Des initiatives sont lancées pour changer les mentalités et les lois discriminatoires à l'égard des enfants nés hors mariage et de leurs mères.
Au Maroc, les enfants nés de père inconnu ou hors mariage sont peut-être les éléments les plus vulnérables de la société, car le non-enregistrement de leur naissance les rend invisibles. Outre le déshonneur dû aux relations sexuelles en dehors du mariage - ce qui est interdit par la loi -, les mères célibataires doivent soutenir leurs enfants contre les normes sociales qui en font des parias. Sous la pression écrasante des préjugés, beaucoup d'entre-elles finissent par les abandonner. Mais, aujourd'hui, le pays commence, semble-t-il, à prendre des mesures pour les protéger, elles et leurs enfants.
Selon les données publiées par l'Unicef, 6% des naissances n'ont pas été enregistrées au Maroc entre 2010 et 2016. Les enfants sans père sont privés de leurs droits fondamentaux. Ils ne peuvent être scolarisés légalement ni accéder à des soins de santé. Une fois adultes, ils n'ont pas le droit de voter, de voyager à l'étranger, ou de travailler. Traités comme des exclus, ils sont condamnés à vivre en marge de la société et doivent souvent se contenter d'emplois précaires.
Leurs mères n'ont pas un sort beaucoup plus enviable, si l'on en juge par ce passage d'une tribune libre publiée sur le site Morocco World News : "Selon le code familial marocain, une mère célibataire doit assumer seule les obligations parentales, alors que le père biologique est dispensé de s'occuper de son propre enfant." Le traitement infligé aux mères célibataires par la société leur rend la garde des enfants encore plus compliquée. Ostracisées par leur entourage, elles sont souvent contraintes de quitter leur famille et ont des difficultés à trouver un emploi stable.
Face à cette situation, la Ligue marocaine pour la protection de l'enfance (LMPE) a créé dans les grands villes du pays des centres d'hébergement destinés à prendre en charge des enfants abandonnés et à fournir un soutien social et psychologique ainsi qu'une formation professionnelle aux mères célibataires en difficulté. Ces centres peuvent aussi accueillir temporairement des enfants pour soulager le quotidien des mères qui travaillent dans l'espoir de construire un foyer pour elles et leurs enfants.
La justice concourt elle aussi à améliorer le sort des mères célibataires. Ainsi, le tribunal de la ville de Souk-El-Arba, dans le nord-ouest du pays, a attribué à l'une d'elles la propriété du livret de famille (sur décision judiciaire rendue le 20 novembre 2017), un document officiel qui rassemble les informations d'état civil de tous les membres de la famille, y compris els actes de naissance des enfants et des parents. Au Maroc, ce droit est en principe exclusivement réservé aux maris. La propriété de ce document est cruciale pour les mères célibataires, car elle leur permet d'établir l'identité légale de leurs enfants.
Au niveau gouvernemental, la Ministre de la Solidarité, de la Femme, de la Famille et du Développement social, Bassima Hakkaoui, plaide pour que l'Etat fournisse aux enfants abandonnés tous les services auxquels les autres enfants ont droit.
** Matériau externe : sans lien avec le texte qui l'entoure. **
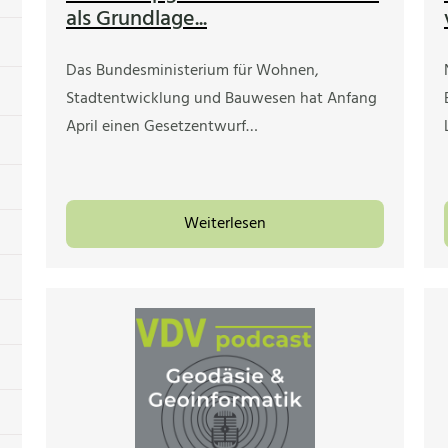
als Grundlage...
Das Bundesministerium für Wohnen,
Stadtentwicklung und Bauwesen hat Anfang
April einen Gesetzentwurf…
Weiterlesen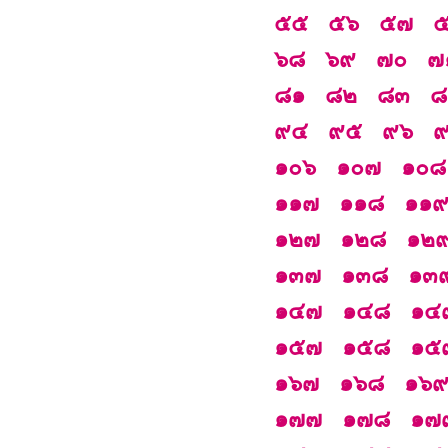
๕๕
๕๖
๕๗
๖๘
๖๙
๗๐
๗
๘๑
๘๒
๘๓
๘
๙๔
๙๕
๙๖
๑๐๖
๑๐๗
๑๐๘
๑๑๗
๑๑๘
๑๑
๑๒๗
๑๒๘
๑๒
๑๓๗
๑๓๘
๑๓
๑๔๗
๑๔๘
๑๔
๑๕๗
๑๕๘
๑๕
๑๖๗
๑๖๘
๑๖
๑๗๗
๑๗๘
๑๗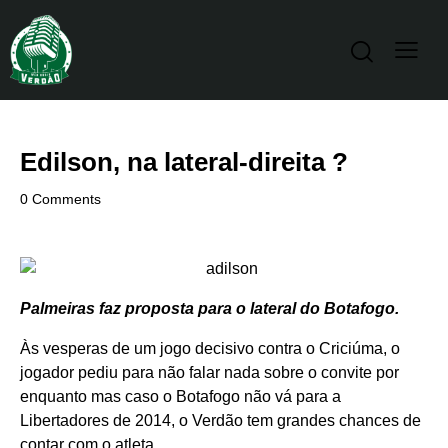
Edilson, na lateral-direita ?
0
Comments
Palmeiras faz proposta para o lateral do Botafogo.
Às vesperas de um jogo decisivo contra o Criciúma, o
jogador pediu para não falar nada sobre o convite por
enquanto mas caso o Botafogo não vá para a
Libertadores de 2014, o Verdão tem grandes chances de
contar com o atleta.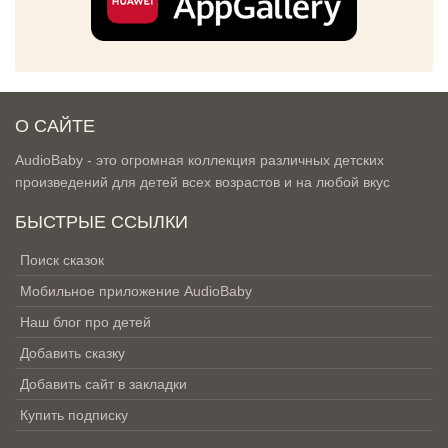
О САЙТЕ
AudioBaby - это огромная коллекция различных детских
произведений для детей всех возрастов и на любой вкус
БЫСТРЫЕ ССЫЛКИ
Поиск сказок
Мобильное приложение AudioBaby
Наш блог про детей
Добавить сказку
Добавить сайт в закладки
Купить подписку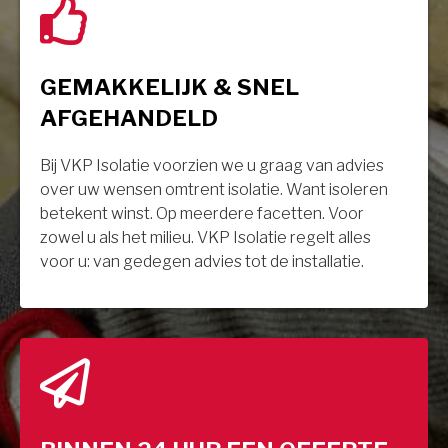
GEMAKKELIJK & SNEL
AFGEHANDELD
Bij VKP Isolatie voorzien we u graag van advies
over uw wensen omtrent isolatie. Want isoleren
betekent winst. Op meerdere facetten. Voor
zowel u als het milieu. VKP Isolatie regelt alles
voor u: van gedegen advies tot de installatie.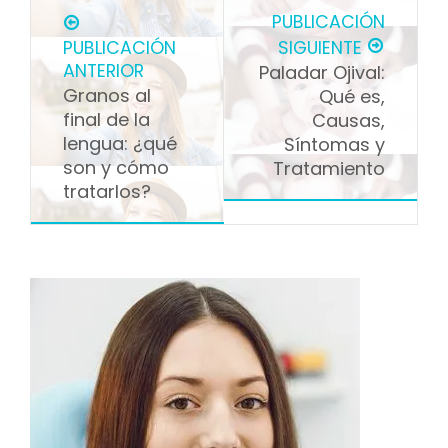
PUBLICACIÓN
PUBLICACIÓN
SIGUIENTE
ANTERIOR
Paladar Ojival:
Granos al
Qué es,
final de la
Causas,
lengua: ¿qué
Síntomas y
son y cómo
Tratamiento
tratarlos?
Elle préconise ( selon les propos tenus le 18 décembre 2017, lors de la séance hebdomadaire des questions orales au gouvernement) de les inscrire à l'état civil et de recourir à des tests d'ADN pour identifier leurs pères dans l'espoir que l'établissement d'un lien biologique contribue à la création d'un lien légal. Bien évidemment, pour que ces mesures poussent les pères à assumer leur responsabilité parentale, le code familial marocain doit être amendé de façon à reconnaître la légitimité des enfants conçus hors mariage.
Aussi mineurs soient-ils, ces progrès sont très encourageants*, car ils jettent les bases de la protection sociale et juridique des enfants nés de pères inconnus et des mères célibataires au Maroc.
* "L'inscription à l'état civil, un droit constitutionnel : je suis inscrit donc j'existe", c'est le slogan de la campagne nationale pour l'inscription de tous les enfants aux registres de l'état civil lancée le 15 janvier par le gouvernement marocain.